Charlie Smith: It all depends. Injecting wind power at a weak point in either a transmission system or on a distribution feeder can be a challenge. It is always easier to inject wind power at a strong point on the grid.

UA: What is the single largest technology hurdle that needs to be addressed when connecting wind farms to the grid?

CS: There are three significant interface issues that have to be dealt with. The first is the ability to assist with voltage regulation during normal system conditions; the second is the ability to provide low voltage ride-thru (LVRT) during a normally cleared fault and contribute to the post-fault voltage recovery; the third is to provide a wind plant SCADA interface appropriate to the needs of the system operator.

UA: How do transmission planning processes need to change to accommodate wind energy?

CS: In general, the transmission planning process needs to become more transparent and more proactive in dealing with the needs of wind plants. With the short lead times of two years typical for wind plants today, and the five- to seven-year transmission planning horizon, there is a serious mismatch between the needs of the wind plant developer and the current transmission planning timeline.
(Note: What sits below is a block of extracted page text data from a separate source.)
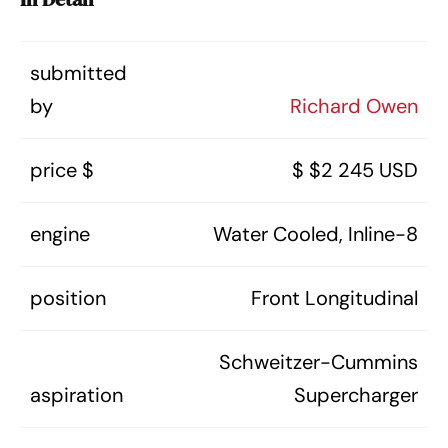
submitted
by
Richard Owen
price $
$ $2 245 USD
engine
Water Cooled, Inline-8
position
Front Longitudinal
Schweitzer-Cummins
aspiration
Supercharger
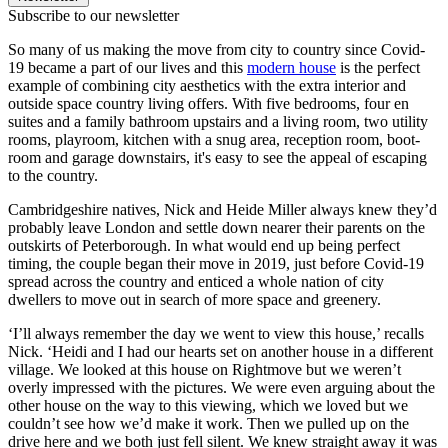
Subscribe to our newsletter
So many of us making the move from city to country since Covid-
19 became a part of our lives and this
modern house
is the perfect
example of combining city aesthetics with the extra interior and
outside space country living offers. With five bedrooms, four en
suites and a family bathroom upstairs and a living room, two utility
rooms, playroom, kitchen with a snug area, reception room, boot-
room and garage downstairs, it's easy to see the appeal of escaping
to the country.
Cambridgeshire natives, Nick and Heide Miller always knew they’d
probably leave London and settle down nearer their parents on the
outskirts of Peterborough. In what would end up being perfect
timing, the couple began their move in 2019, just before Covid-19
spread across the country and enticed a whole nation of city
dwellers to move out in search of more space and greenery.
‘I’ll always remember the day we went to view this house,’ recalls
Nick. ‘Heidi and I had our hearts set on another house in a different
village. We looked at this house on Rightmove but we weren’t
overly impressed with the pictures. We were even arguing about the
other house on the way to this viewing, which we loved but we
couldn’t see how we’d make it work. Then we pulled up on the
drive here and we both just fell silent. We knew straight away it was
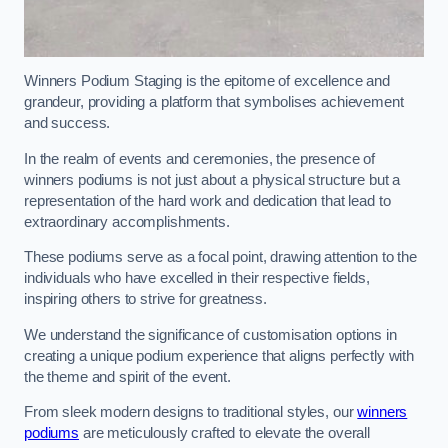
Winners Podium Staging is the epitome of excellence and
grandeur, providing a platform that symbolises achievement
and success.
In the realm of events and ceremonies, the presence of
winners podiums is not just about a physical structure but a
representation of the hard work and dedication that lead to
extraordinary accomplishments.
These podiums serve as a focal point, drawing attention to the
individuals who have excelled in their respective fields,
inspiring others to strive for greatness.
We understand the significance of customisation options in
creating a unique podium experience that aligns perfectly with
the theme and spirit of the event.
From sleek modern designs to traditional styles, our
winners
podiums
are meticulously crafted to elevate the overall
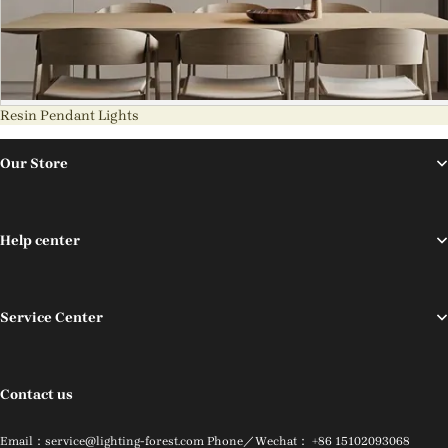
Resin Pendant Lights
Our Store
Help center
Service Center
Contact us
Email：service@lighting-forest.com Phone／Wechat： +86 15102093068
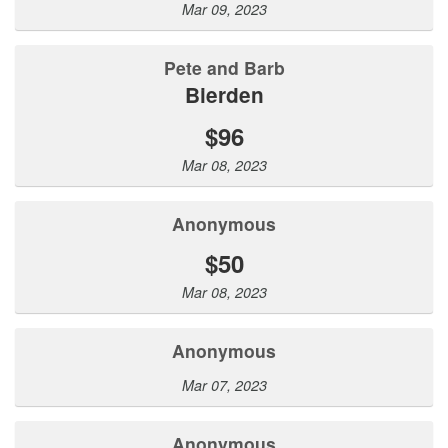
Mar 09, 2023
Pete and Barb
Bierden
$96
Mar 08, 2023
Anonymous
$50
Mar 08, 2023
Anonymous
Mar 07, 2023
Anonymous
There is a growing recognition of this problem at the federal and state levels, and steps are being taken to deal with it. Regarding the details of the planning process, transmission planners have historically planned transmission for capacity resources, ensuring that the full capacity of the generation was deliverable at the time of system peak for reliability purposes. With wind being an energy resource as opposed to a capacity resource, new transmission planning methods will need to take into account the fact that it will not always be economical to build transmission rated for the full output of all the wind plants simultaneously.

UA: UWIG works with the DOE and the NREL on their wind program. What positive changes have been made-in regards to hooking wind to the grid-since you began working with them? Is it a symbiotic relationship, or are you fighting a lot about incentives and regulations?

CS: UWIG enjoys a very positive working relationship with the DOE/NREL wind program, which it has had since its inception in 1989. The federal program has always had a very sincere interest in understanding the needs of utilities when it comes to interconnecting and operating wind power plants on utility systems. This desire has formed the basis of a strong partnership in the area of interconnecting wind plants and integrating them into the utility planning and operating process. UWIG and DOE/NREL were pioneers in the early modeling efforts behind the interconnection studies for large wind plants, and DOE/NREL has always been very receptive to input to the wind program from UWIG members.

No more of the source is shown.